Task instructions :: What is needed is an exact reproduction of the lines in the records below, starting at the line with "Report Security Vulnerability" and ending at the line with "Förderer (64, 1606)", both included, and nothing else; pictures stay out.

Excerpted data ::
:::
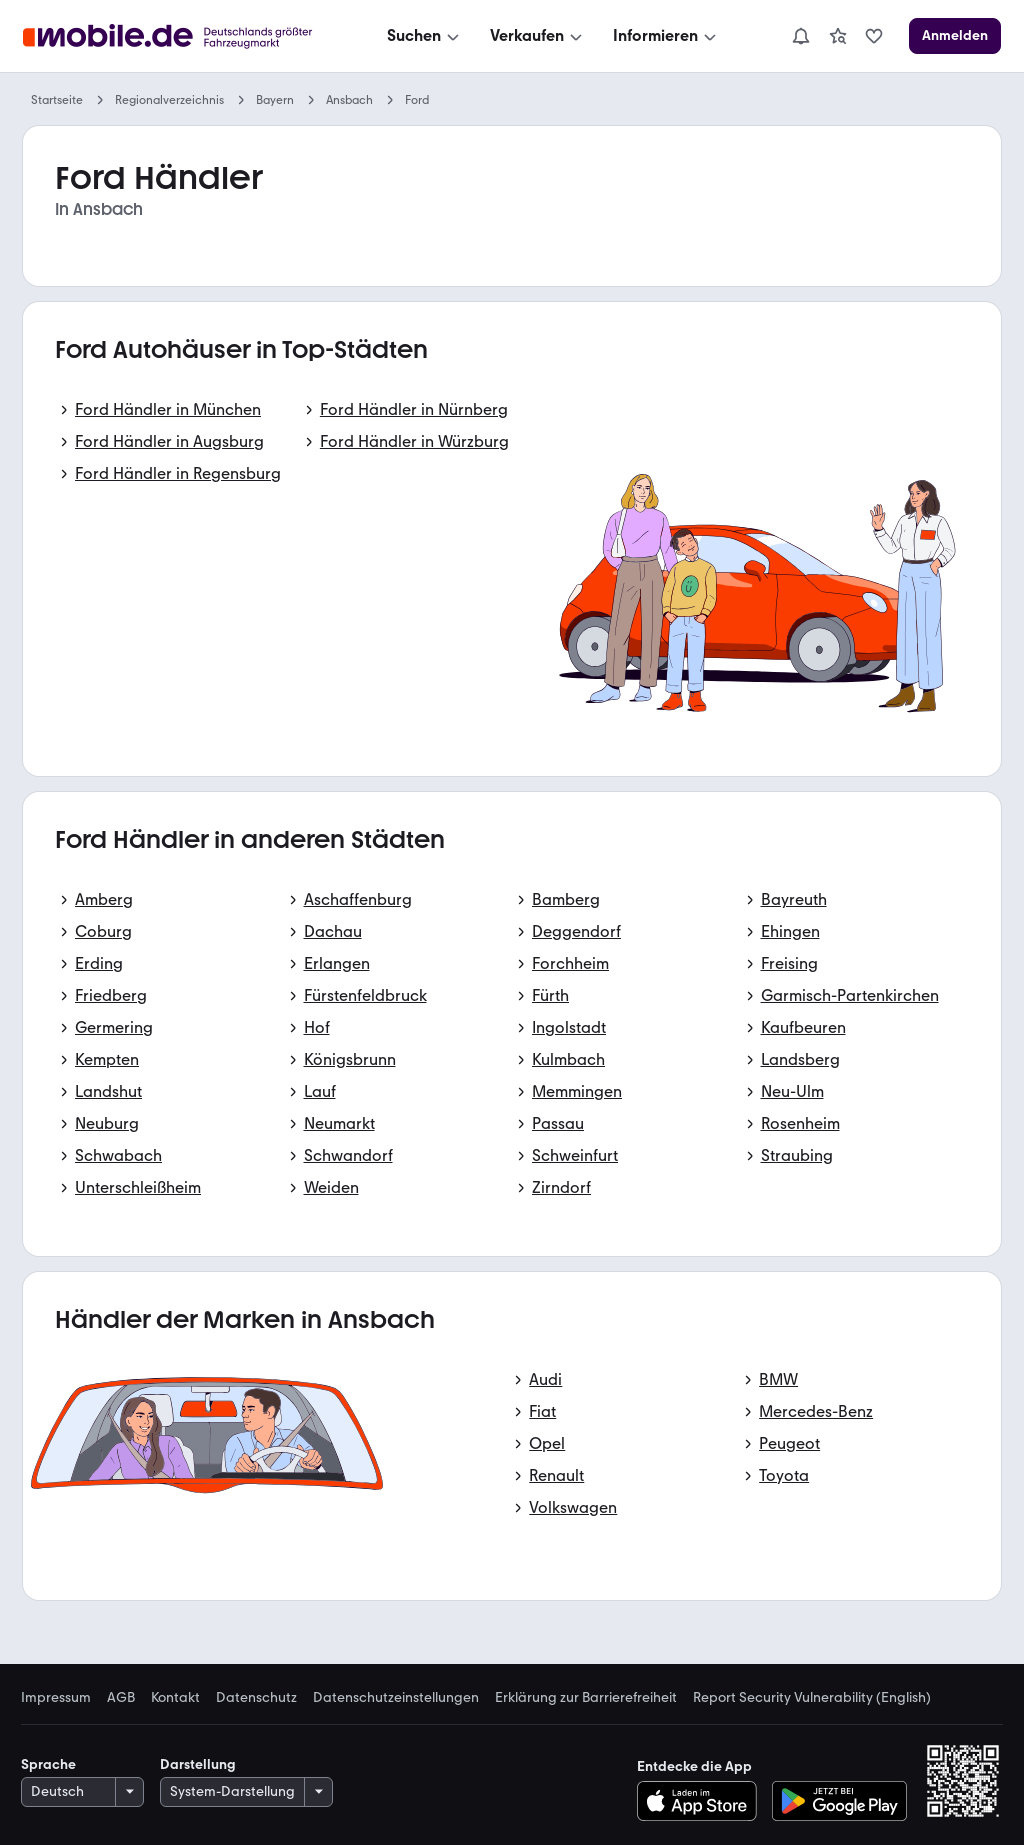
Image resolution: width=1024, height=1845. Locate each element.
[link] (838, 36)
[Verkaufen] (538, 36)
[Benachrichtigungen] (801, 36)
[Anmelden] (955, 36)
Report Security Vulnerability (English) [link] (812, 1698)
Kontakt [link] (175, 1698)
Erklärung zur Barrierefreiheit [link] (586, 1698)
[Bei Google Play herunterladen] (839, 1801)
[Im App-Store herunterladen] (702, 1801)
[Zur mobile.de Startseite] (173, 36)
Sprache (48, 1764)
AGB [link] (121, 1698)
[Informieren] (666, 36)
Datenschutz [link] (256, 1698)
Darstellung (198, 1764)
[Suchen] (425, 36)
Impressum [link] (56, 1698)
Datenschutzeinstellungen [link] (396, 1698)
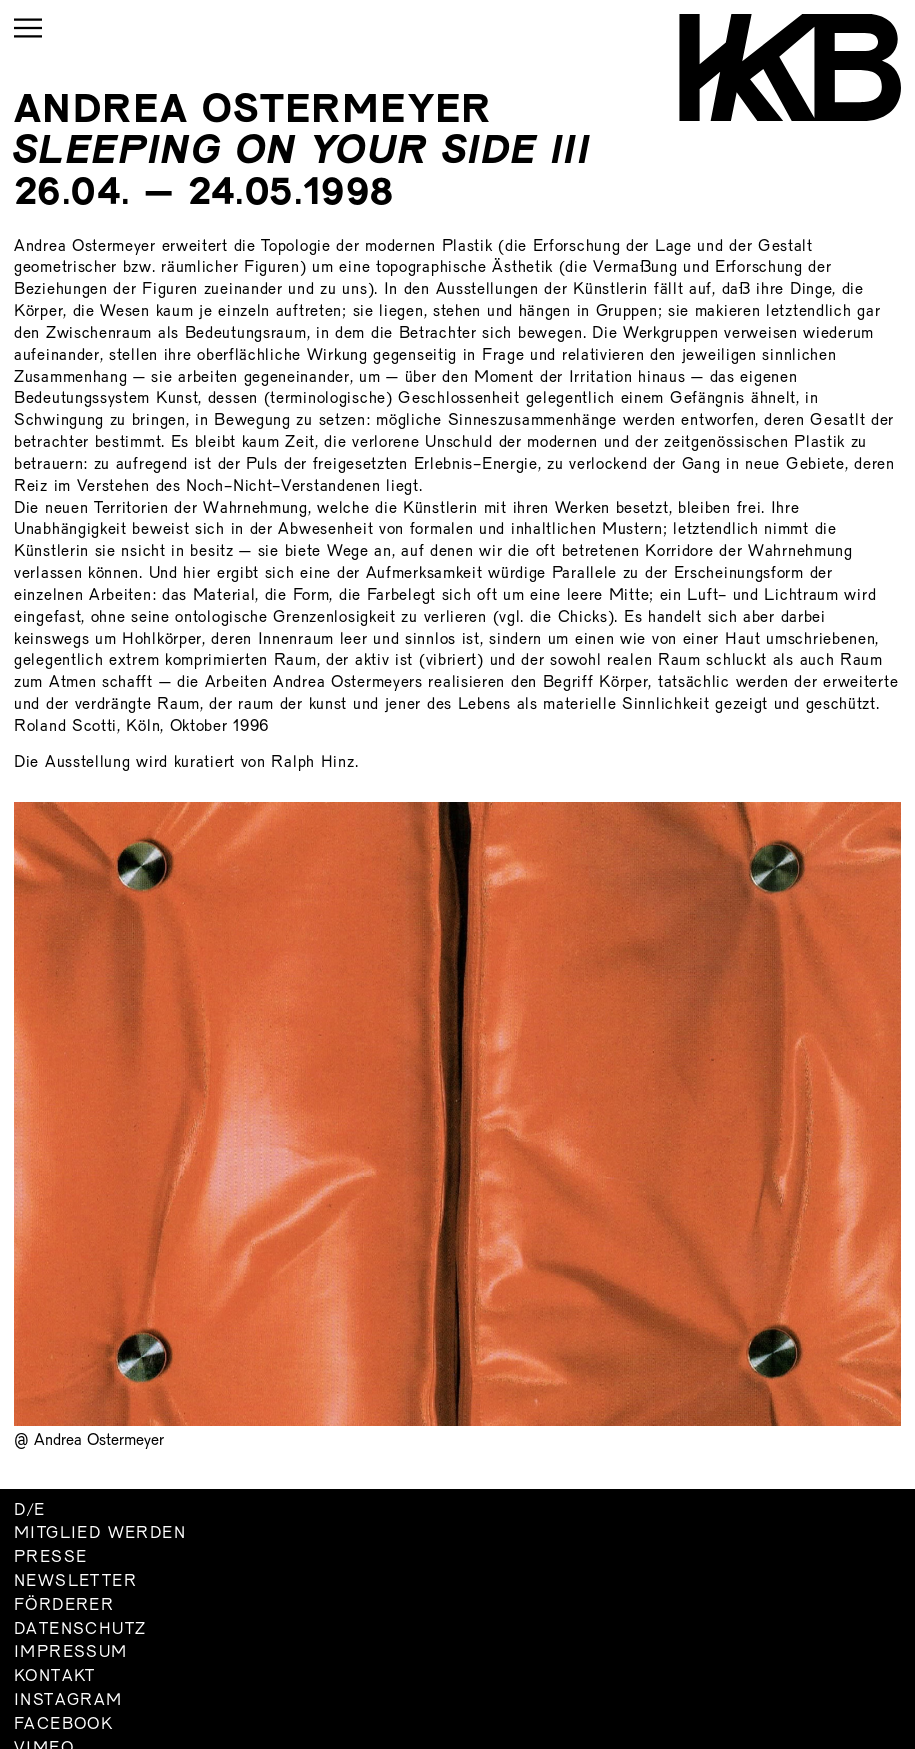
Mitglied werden (100, 1534)
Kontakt (55, 1677)
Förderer (64, 1606)
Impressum (71, 1653)
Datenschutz (80, 1630)
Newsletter (75, 1582)
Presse (50, 1558)
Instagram (68, 1701)
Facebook (63, 1725)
:::
Answer box ::
Report Security Vulnerability (English) [link] (812, 1698)
Kontakt [link] (175, 1698)
Erklärung zur Barrierefreiheit [link] (586, 1698)
[Bei Google Play herunterladen] (839, 1801)
[Im App-Store herunterladen] (702, 1801)
[Zur mobile.de Startseite] (173, 36)
Sprache (48, 1764)
AGB [link] (121, 1698)
[Informieren] (666, 36)
Datenschutz [link] (256, 1698)
Darstellung (198, 1764)
[Suchen] (425, 36)
Impressum [link] (56, 1698)
Datenschutzeinstellungen [link] (396, 1698)
Mitglied werden (100, 1534)
Kontakt (55, 1677)
Förderer (64, 1606)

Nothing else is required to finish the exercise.